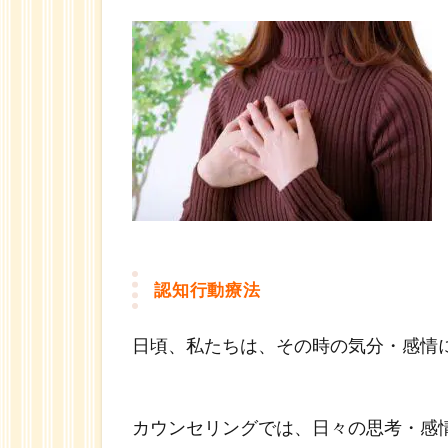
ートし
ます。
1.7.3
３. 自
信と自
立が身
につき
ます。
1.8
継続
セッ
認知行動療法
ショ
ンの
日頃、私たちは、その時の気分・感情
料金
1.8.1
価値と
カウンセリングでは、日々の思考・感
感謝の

==========

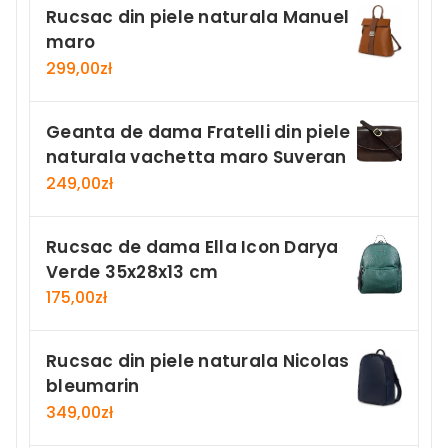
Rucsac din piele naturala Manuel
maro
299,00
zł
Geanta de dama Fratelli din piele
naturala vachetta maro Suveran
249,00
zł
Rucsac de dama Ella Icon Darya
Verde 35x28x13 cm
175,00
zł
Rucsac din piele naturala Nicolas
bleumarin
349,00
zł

==========

§ **Exercise prompt**:
Return every line of the material in which the word "dama" is found.

§ **Result of this task**:
Geanta de dama Fratelli din piele
Rucsac de dama Ella Icon Darya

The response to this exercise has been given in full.